Thomas Stegen wrote:
Magix wrote: I received byte by byte
0x8E byte1
0x3D byte2
0x64 byte3
0x5F byte4
How can I construct to be LONG 0x645F8E3D (shift left >> 16)
Determine where each by should go and then shift it there and then
bitwise or it with a long.
long result = 0;
unsigned char byte2 = 0x3D;
result |= byte2 << 8;
You can figure out the rest from there I guess.
(I have made the assumption that an unsigned char is 8 bits
in the above
and that long is at least twice as large an unsigned char.
I don't think that you made that assumption.
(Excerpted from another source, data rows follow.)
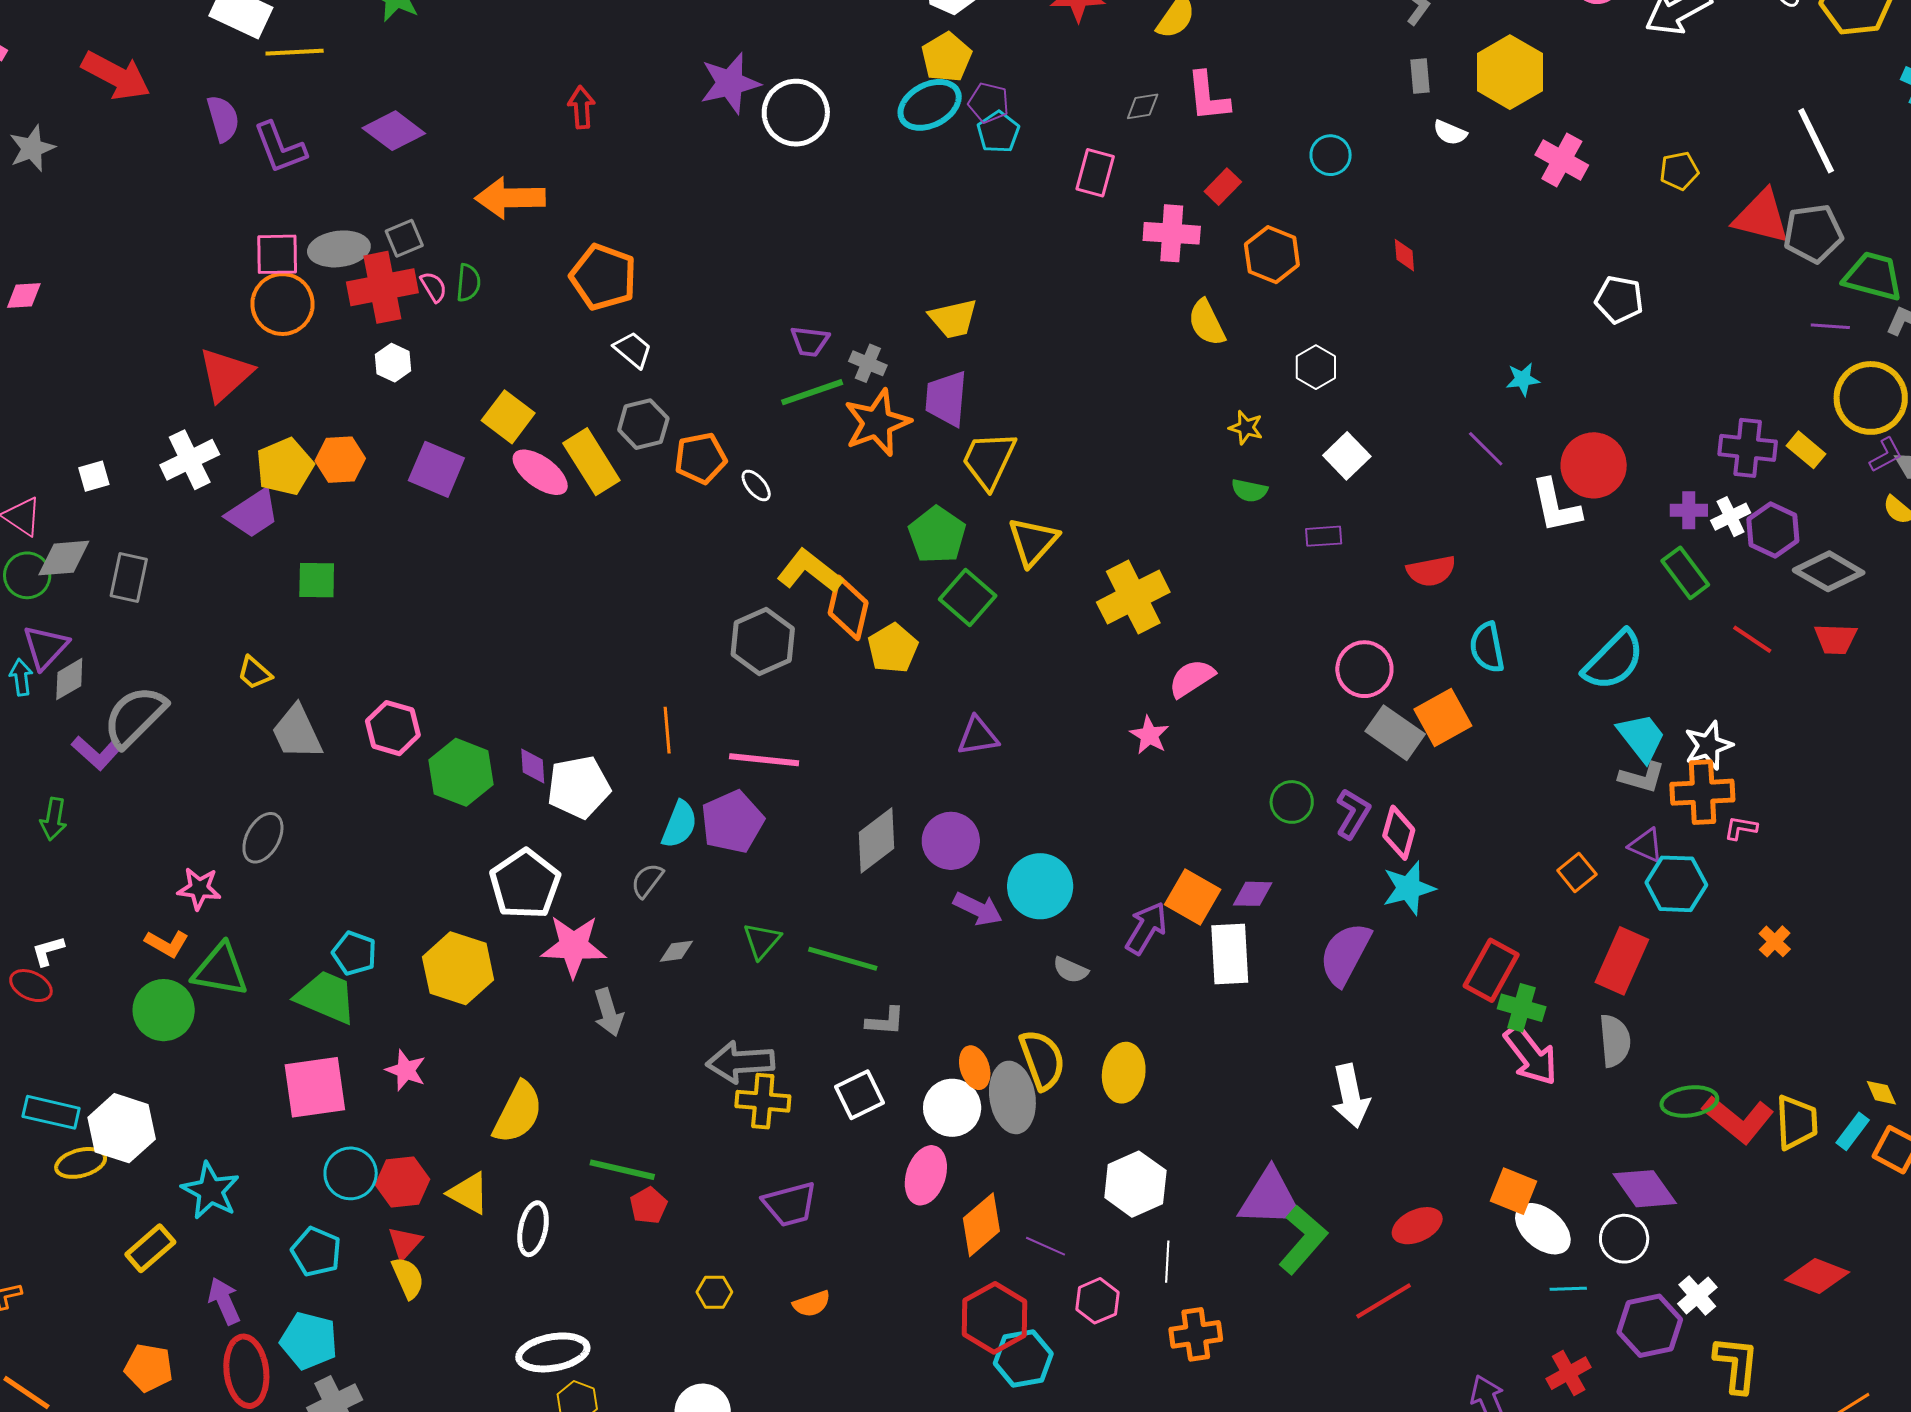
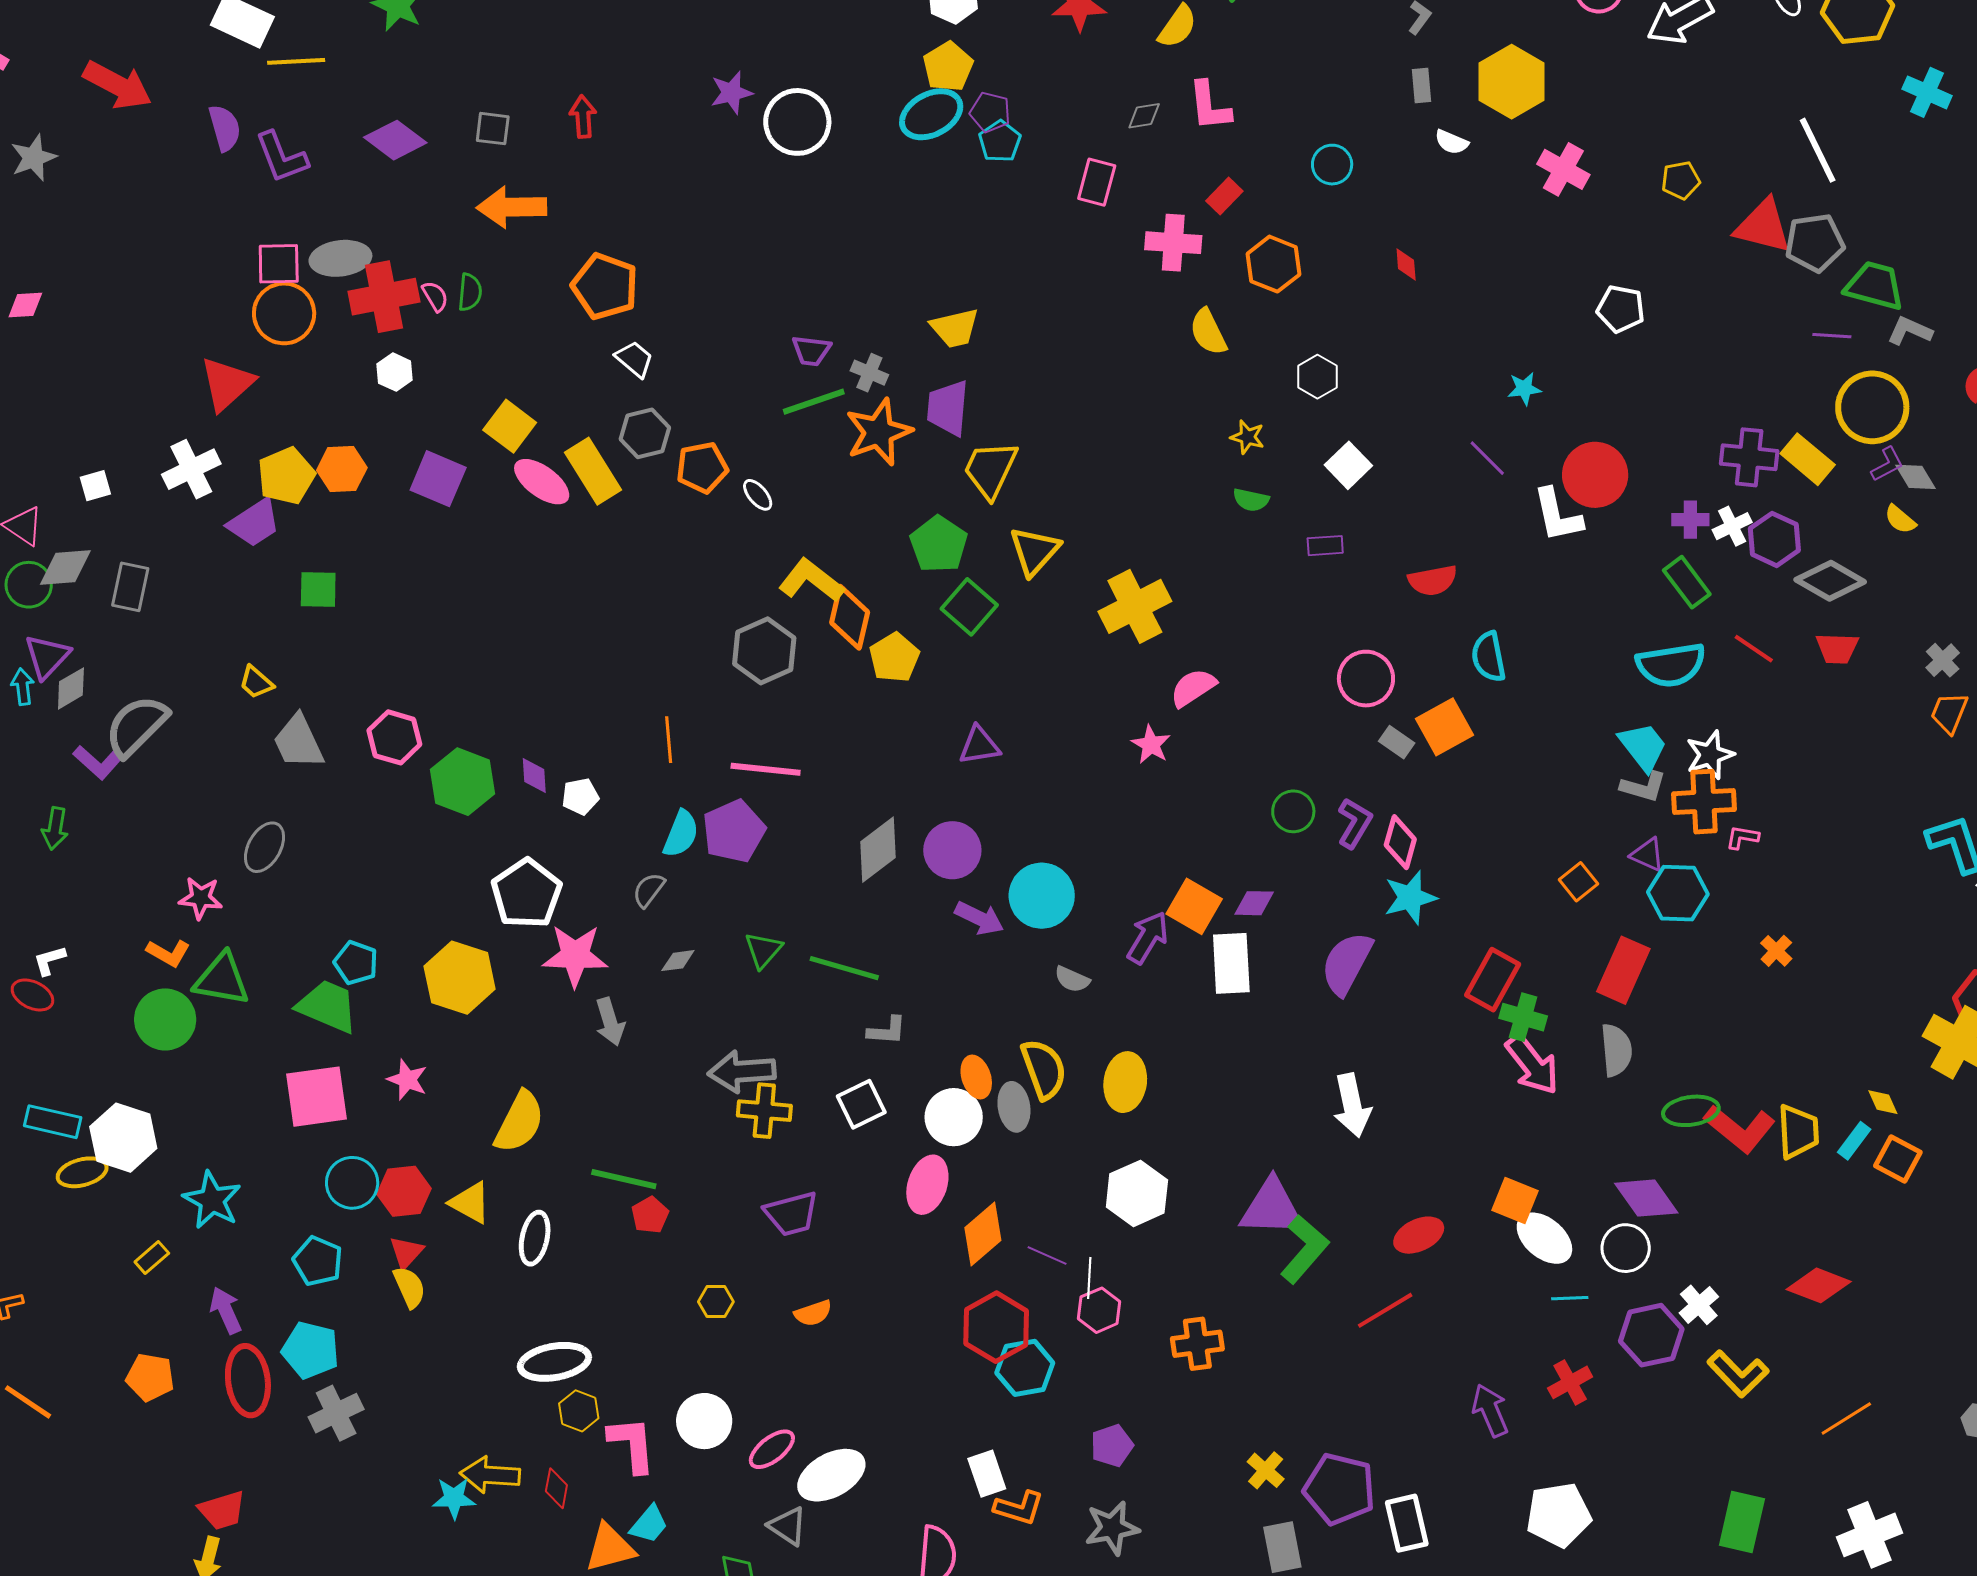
purple star: (730, 83) -> (731, 93), size x0.7
gray square: (404, 238) -> (493, 129), moved, turned 30
yellow rectangle: (1806, 450) -> (1808, 459), size x1.4
cyan semicircle: (1614, 660) -> (1671, 665), moved, turned 36
gray rectangle: (1395, 733) -> (1397, 742), size x0.6
white pentagon: (579, 787) -> (580, 796), size x0.6
gray ellipse: (1012, 1097) -> (1014, 1107), size x0.7
yellow rectangle: (150, 1248) -> (152, 1258), size x0.7
white line: (1167, 1262) -> (1089, 1278), moved
yellow L-shape: (1736, 1364) -> (1738, 1374), turned 130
A portable expression to make a long unsigned value of
0x645F8E3D, out of those byte values, is:
(((long unsigned)byte3 << 24)
+ ((long unsigned)byte4 << 16)
+ (( unsigned)byte1 << 8)
+ byte2)
CHAR_BIT isn't part of it.
--
pete
On Sat, 09 Oct 2004 02:22:25 +0000, pete wrote: A portable expression to make a long unsigned value of
What about where sizeof(long) < 4 ? Or endianess ?
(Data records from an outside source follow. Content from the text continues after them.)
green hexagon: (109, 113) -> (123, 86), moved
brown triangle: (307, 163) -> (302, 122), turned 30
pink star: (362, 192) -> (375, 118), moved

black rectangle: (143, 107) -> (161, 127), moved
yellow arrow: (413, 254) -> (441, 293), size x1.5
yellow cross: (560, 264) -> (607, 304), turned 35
>On Sat, 09 Oct 2004 02:22:25 +0000, pete wrote: A portable expression to make a long unsigned value of ...
In article <news:pa******* *************** ******@Utel.no>
Nils O. Selåsdal <NO*@Utel.no> wrote:What about where sizeof(long) < 4 ?
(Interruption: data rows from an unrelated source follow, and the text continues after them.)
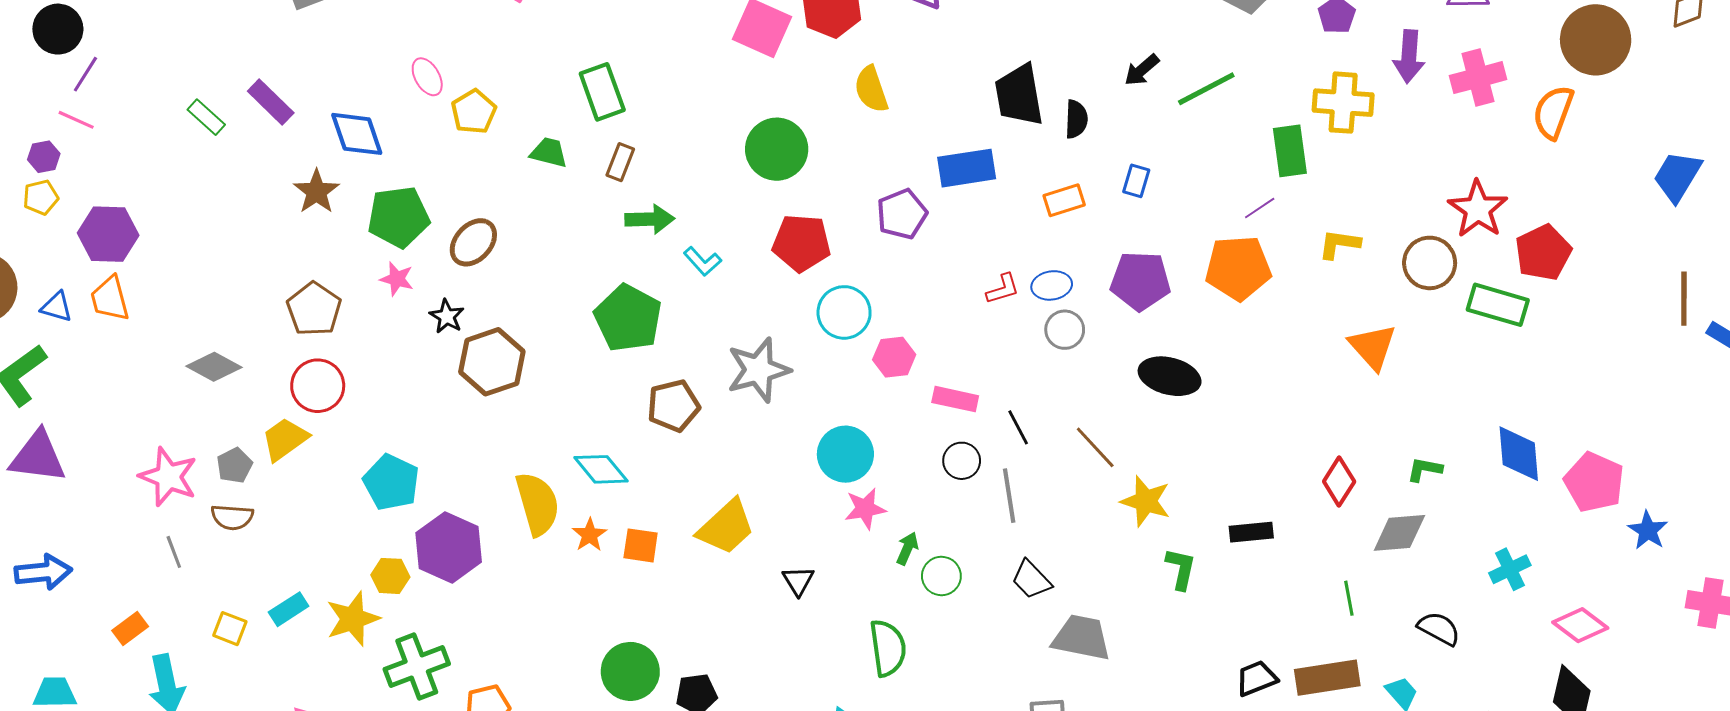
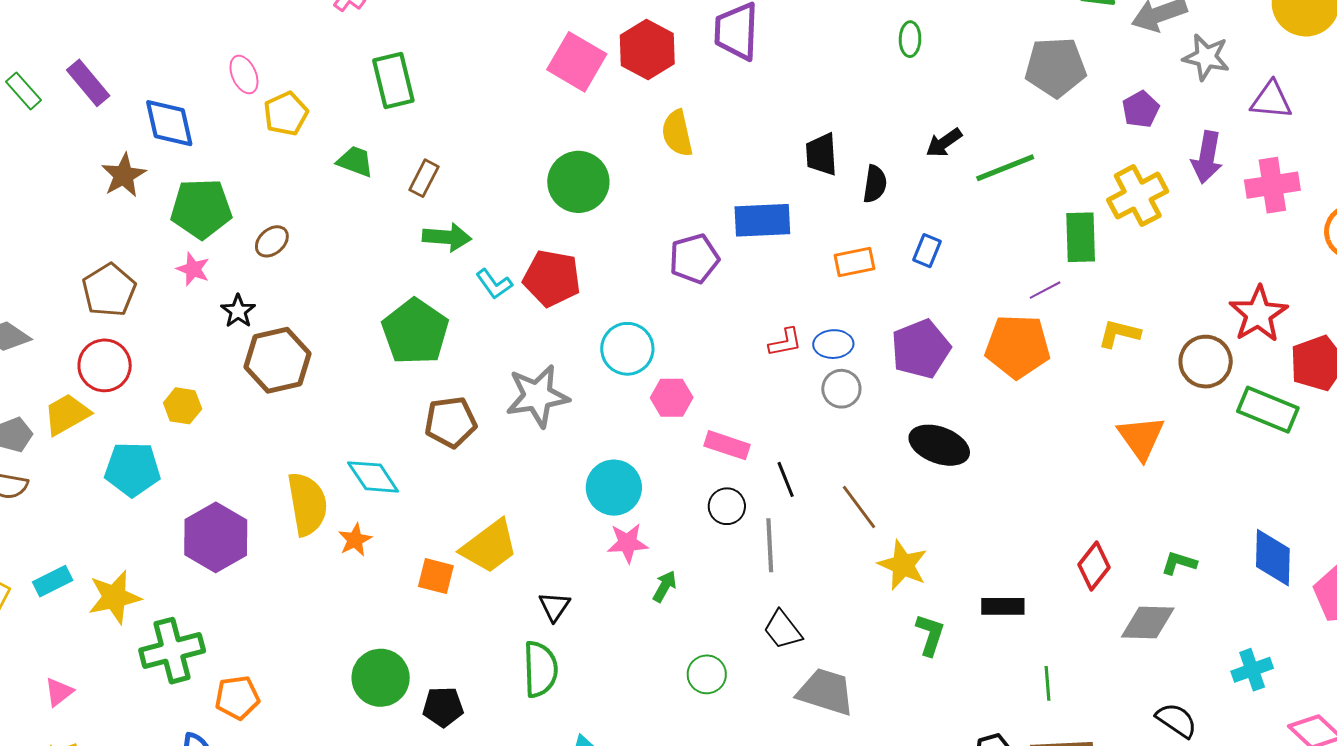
green rectangle: (602, 92) -> (393, 80), moved
black trapezoid: (1019, 95) -> (821, 154), size x0.7
yellow cross: (1343, 103) -> (1138, 196), turned -38
brown ellipse: (473, 242) -> (272, 241), size x0.7
red pentagon: (801, 243) -> (552, 278), moved
purple pentagon: (1140, 281) -> (921, 349), turned -30
cyan pentagon: (391, 482) -> (132, 469), moved, turned -30
orange square: (641, 545) -> (436, 576), moved
yellow hexagon: (390, 576) -> (183, 406), moved
green circle: (941, 576) -> (707, 674), moved
green line: (1349, 598) -> (1048, 683), moved
green semicircle: (888, 648) -> (540, 669), moved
Not a problem, because even if sizeof(long)==1 , unsigned long
must still be at least 32 bits long, and hence hold values up
to 0xffffffffUL inclusive.
Or endianess ?
Not a problem either -- the expression depends only on the values
of the inputs, not their representations .
--
In-Real-Life: Chris Torek, Wind River Systems
Salt Lake City, UT, USA (40°39.22'N, 111°50.29'W) +1 801 277 2603
email: forget about it http://web.torek.net/torek/index.html
Reading email is like searching for food in the garbage, thanks to spammers.
pete <pf*****@mindsp ring.com> writes:
[...] A portable expression to make a long unsigned value of
0x645F8E3D, out of those byte values, is:
(((long unsigned)byte3 << 24)
+ ((long unsigned)byte4 << 16)
+ (( unsigned)byte1 << 8)
+ byte2)
CHAR_BIT isn't part of it.
Assuming that the input bytes are 8-bit bytes.
--
Keith Thompson (The_Other_Keit h) ks***@mib.org <http://www.ghoti.net/~kst>
San Diego Supercomputer Center <*> <http://users.sdsc.edu/~kst>
We must do something. This is something. Therefore, we must do this.
Keith Thompson wrote:
pete <pf*****@mindsp ring.com> writes:
[...] A portable expression to make a long unsigned value of
0x645F8E3D, out of those byte values, is:
(((long unsigned)byte3 << 24)
+ ((long unsigned)byte4 << 16)
+ (( unsigned)byte1 << 8)
+ byte2)
CHAR_BIT isn't part of it.
Assuming that the input bytes are 8-bit bytes.
Absolutely not.
There is no value of CHAR_BIT which could cause the value
of above said expression, to equal anything other than 0x645F8E3DLU
when the values below are used in the expression.
0x8E byte1
0x3D byte2
0x64 byte3
0x5F byte4
--
pete
Keith Thompson wrote: pete <pf*****@mindsp ring.com> writes:
[...] A portable expression to make a long unsigned value of
0x645F8E3D, out of those byte values, is:
(((long unsigned)byte3 << 24)
+ ((long unsigned)byte4 << 16)
+ (( unsigned)byte1 << 8)
+ byte2)
CHAR_BIT isn't part of it.
Assuming that the input bytes are 8-bit bytes.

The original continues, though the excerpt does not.